▼

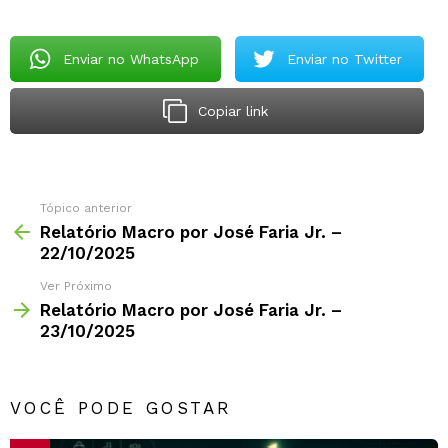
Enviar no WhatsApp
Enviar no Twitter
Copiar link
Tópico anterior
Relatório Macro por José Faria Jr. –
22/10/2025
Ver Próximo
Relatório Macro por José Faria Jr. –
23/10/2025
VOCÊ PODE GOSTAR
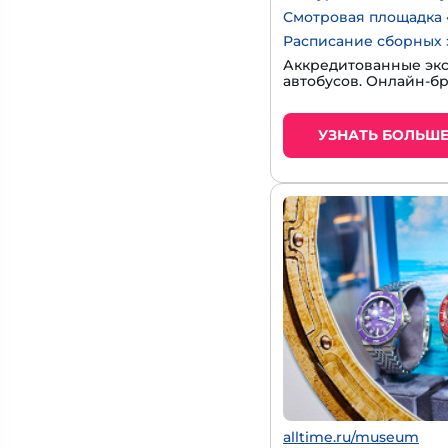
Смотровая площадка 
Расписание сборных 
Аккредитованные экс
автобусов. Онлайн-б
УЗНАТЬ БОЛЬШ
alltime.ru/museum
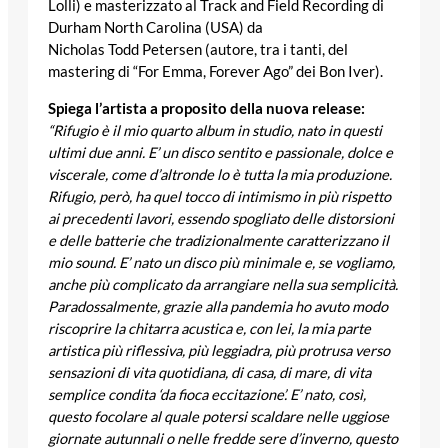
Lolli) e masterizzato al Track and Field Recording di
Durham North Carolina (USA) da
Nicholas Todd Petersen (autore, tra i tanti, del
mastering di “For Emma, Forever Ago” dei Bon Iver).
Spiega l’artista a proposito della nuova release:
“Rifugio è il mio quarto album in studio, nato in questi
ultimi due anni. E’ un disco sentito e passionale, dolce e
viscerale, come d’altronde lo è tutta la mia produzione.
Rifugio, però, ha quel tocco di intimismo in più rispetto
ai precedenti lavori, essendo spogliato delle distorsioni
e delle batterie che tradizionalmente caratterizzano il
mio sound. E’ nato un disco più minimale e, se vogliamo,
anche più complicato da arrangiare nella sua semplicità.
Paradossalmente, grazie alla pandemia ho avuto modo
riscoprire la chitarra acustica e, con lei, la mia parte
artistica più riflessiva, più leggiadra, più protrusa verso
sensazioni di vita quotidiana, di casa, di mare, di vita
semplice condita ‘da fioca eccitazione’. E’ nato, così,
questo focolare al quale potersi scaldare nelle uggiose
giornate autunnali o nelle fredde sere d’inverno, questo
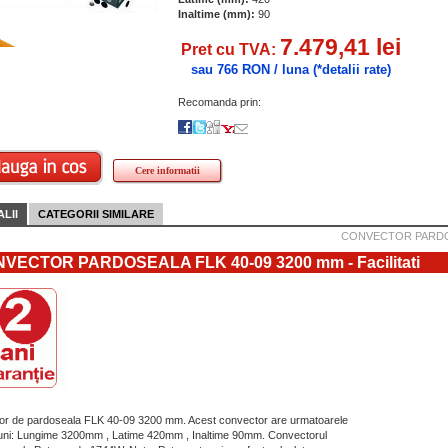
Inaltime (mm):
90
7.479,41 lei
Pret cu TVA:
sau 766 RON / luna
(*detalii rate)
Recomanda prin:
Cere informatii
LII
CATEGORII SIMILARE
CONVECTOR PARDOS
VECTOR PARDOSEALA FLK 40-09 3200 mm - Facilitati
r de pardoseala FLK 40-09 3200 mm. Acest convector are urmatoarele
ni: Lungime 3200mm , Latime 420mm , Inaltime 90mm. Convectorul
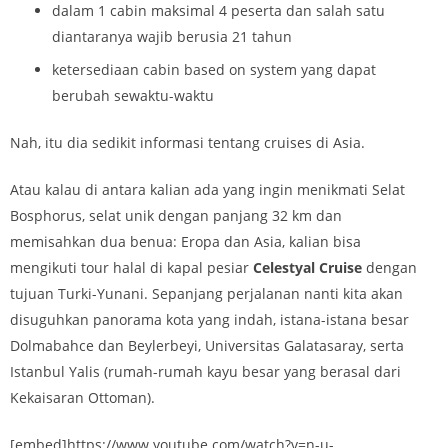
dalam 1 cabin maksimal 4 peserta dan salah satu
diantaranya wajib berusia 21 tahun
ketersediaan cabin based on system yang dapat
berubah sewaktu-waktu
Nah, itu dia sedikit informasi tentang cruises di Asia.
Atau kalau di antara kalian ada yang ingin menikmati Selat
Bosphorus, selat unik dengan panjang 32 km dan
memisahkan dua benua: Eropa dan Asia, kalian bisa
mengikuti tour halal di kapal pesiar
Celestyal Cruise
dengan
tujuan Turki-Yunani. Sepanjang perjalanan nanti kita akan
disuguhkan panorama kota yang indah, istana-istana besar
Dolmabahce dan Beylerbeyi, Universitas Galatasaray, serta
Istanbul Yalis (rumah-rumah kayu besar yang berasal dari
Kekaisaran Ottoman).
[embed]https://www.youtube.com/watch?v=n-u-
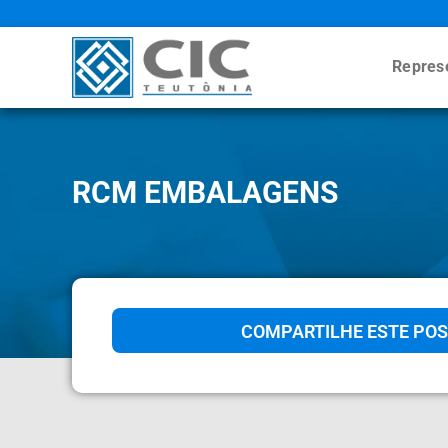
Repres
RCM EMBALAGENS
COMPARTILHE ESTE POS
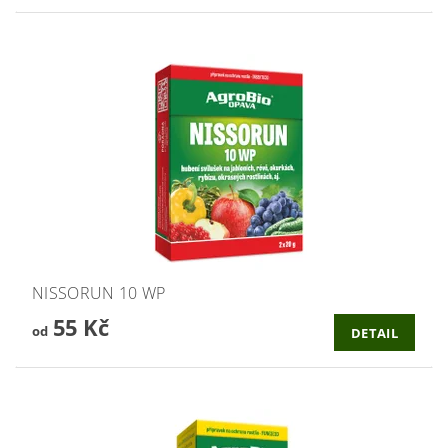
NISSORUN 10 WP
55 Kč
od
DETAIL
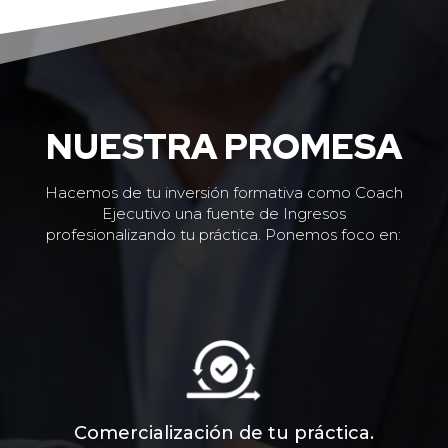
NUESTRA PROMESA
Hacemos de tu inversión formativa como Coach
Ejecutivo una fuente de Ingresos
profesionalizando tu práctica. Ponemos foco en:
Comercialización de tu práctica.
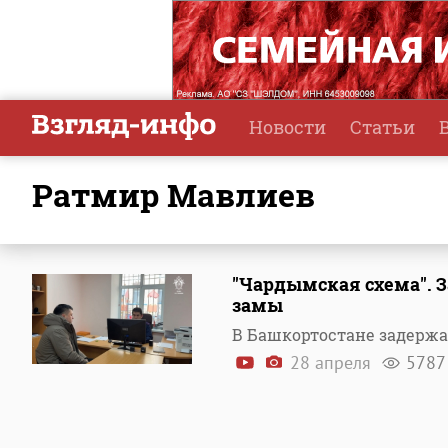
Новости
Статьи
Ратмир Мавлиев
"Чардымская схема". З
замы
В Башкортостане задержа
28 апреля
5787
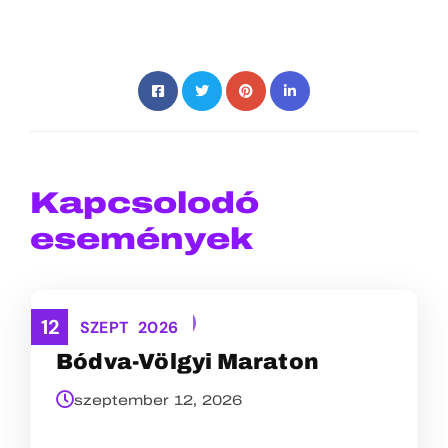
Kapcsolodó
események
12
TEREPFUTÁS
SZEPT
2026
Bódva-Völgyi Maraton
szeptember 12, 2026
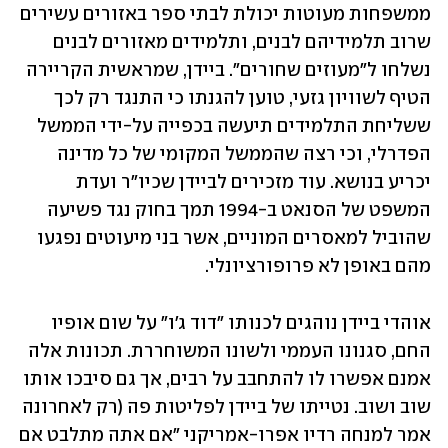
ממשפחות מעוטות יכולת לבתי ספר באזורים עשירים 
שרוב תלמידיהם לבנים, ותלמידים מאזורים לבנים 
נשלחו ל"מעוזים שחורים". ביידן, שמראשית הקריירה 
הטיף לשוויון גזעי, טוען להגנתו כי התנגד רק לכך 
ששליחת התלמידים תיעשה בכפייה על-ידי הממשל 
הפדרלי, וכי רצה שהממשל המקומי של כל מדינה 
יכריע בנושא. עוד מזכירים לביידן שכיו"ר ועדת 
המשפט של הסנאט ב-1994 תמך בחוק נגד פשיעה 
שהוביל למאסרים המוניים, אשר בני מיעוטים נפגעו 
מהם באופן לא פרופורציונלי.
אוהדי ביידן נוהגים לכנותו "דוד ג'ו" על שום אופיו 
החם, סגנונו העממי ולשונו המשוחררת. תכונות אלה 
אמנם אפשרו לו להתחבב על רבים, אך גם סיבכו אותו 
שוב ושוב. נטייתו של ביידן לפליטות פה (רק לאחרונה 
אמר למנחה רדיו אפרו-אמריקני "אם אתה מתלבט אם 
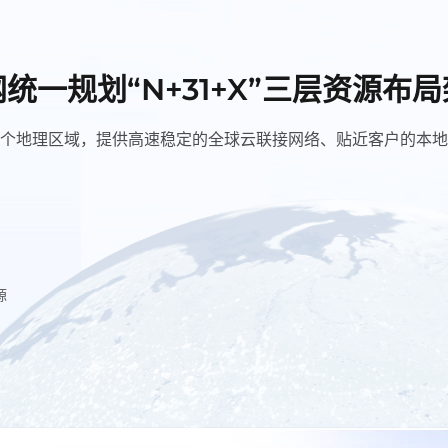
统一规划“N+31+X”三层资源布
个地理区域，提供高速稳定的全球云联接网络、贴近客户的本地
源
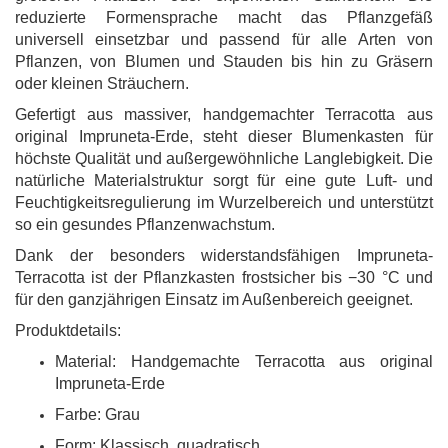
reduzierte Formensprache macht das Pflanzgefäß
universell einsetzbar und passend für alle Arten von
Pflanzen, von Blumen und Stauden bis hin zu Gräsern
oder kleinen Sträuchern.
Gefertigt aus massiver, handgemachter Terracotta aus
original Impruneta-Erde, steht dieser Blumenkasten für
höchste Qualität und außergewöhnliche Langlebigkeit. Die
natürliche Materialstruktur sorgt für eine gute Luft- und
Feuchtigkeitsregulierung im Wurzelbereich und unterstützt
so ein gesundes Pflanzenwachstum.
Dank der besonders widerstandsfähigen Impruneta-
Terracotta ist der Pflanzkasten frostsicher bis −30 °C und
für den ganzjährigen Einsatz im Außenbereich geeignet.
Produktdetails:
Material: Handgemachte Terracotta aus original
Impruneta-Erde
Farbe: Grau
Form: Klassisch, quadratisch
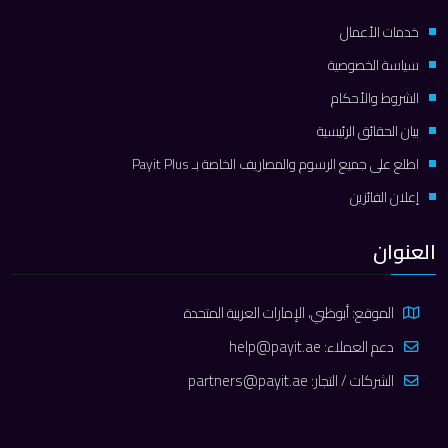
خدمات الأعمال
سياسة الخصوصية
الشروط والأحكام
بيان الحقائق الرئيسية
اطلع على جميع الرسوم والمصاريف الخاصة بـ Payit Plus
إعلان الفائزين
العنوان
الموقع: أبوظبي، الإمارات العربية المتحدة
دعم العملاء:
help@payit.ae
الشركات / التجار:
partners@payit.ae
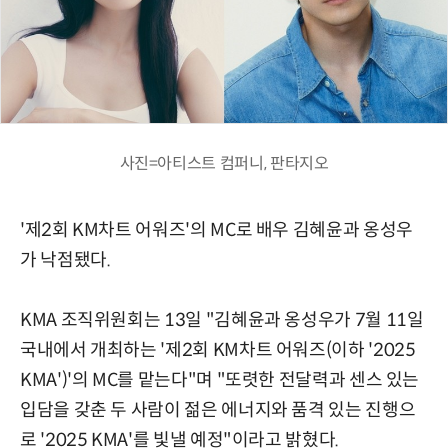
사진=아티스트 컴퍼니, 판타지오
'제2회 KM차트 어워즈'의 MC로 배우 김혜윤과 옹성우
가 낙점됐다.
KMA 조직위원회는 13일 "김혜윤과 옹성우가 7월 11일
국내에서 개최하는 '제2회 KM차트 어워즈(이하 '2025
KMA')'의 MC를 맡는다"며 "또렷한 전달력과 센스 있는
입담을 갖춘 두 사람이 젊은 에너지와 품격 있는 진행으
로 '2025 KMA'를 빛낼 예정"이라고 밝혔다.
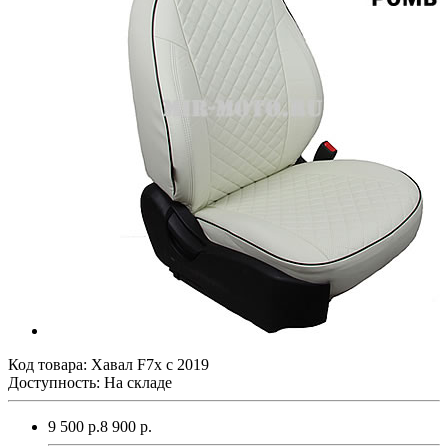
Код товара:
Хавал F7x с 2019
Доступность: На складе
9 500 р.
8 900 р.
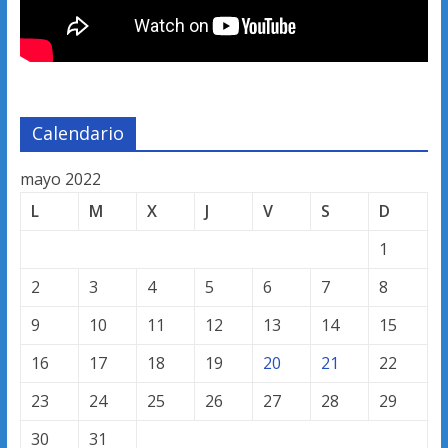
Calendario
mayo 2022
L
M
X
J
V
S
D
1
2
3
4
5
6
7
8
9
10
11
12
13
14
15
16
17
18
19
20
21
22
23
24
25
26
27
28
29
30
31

▲

_ABOUT THIS TASK:_
Only the lines from the one with "universell einsetzbar und" through the last line above belong in the answer. Reproduce them exactly, without the pictures.

_ANSWER TO THIS EXERCISE:_
universell einsetzbar und passend für alle Arten von
Pflanzen, von Blumen und Stauden bis hin zu Gräsern
oder kleinen Sträuchern.
Gefertigt aus massiver, handgemachter Terracotta aus
original Impruneta-Erde, steht dieser Blumenkasten für
höchste Qualität und außergewöhnliche Langlebigkeit. Die
natürliche Materialstruktur sorgt für eine gute Luft- und
Feuchtigkeitsregulierung im Wurzelbereich und unterstützt
so ein gesundes Pflanzenwachstum.
Dank der besonders widerstandsfähigen Impruneta-
Terracotta ist der Pflanzkasten frostsicher bis −30 °C und
für den ganzjährigen Einsatz im Außenbereich geeignet.
Produktdetails:
Material: Handgemachte Terracotta aus original
Impruneta-Erde
Farbe: Grau
Form: Klassisch, quadratisch
خدمات الأعمال
سياسة الخصوصية
الشروط والأحكام
بيان الحقائق الرئيسية
اطلع على جميع الرسوم والمصاريف الخاصة بـ Payit Plus
إعلان الفائزين
العنوان
الموقع: أبوظبي، الإمارات العربية المتحدة
دعم العملاء:
help@payit.ae
الشركات / التجار:
partners@payit.ae
사진=아티스트 컴퍼니, 판타지오
'제2회 KM차트 어워즈'의 MC로 배우 김혜윤과 옹성우
가 낙점됐다.
KMA 조직위원회는 13일 "김혜윤과 옹성우가 7월 11일
국내에서 개최하는 '제2회 KM차트 어워즈(이하 '2025
KMA')'의 MC를 맡는다"며 "또렷한 전달력과 센스 있는
입담을 갖춘 두 사람이 젊은 에너지와 품격 있는 진행으
로 '2025 KMA'를 빛낼 예정"이라고 밝혔다.
Код товара:
Хавал F7x с 2019
Доступность: На складе
9 500 р.
8 900 р.
Calendario
mayo 2022
L
M
X
J
V
S
D
1
2
3
4
5
6
7
8
9
10
11
12
13
14
15
16
17
18
19
20
21
22
23
24
25
26
27
28
29
30
31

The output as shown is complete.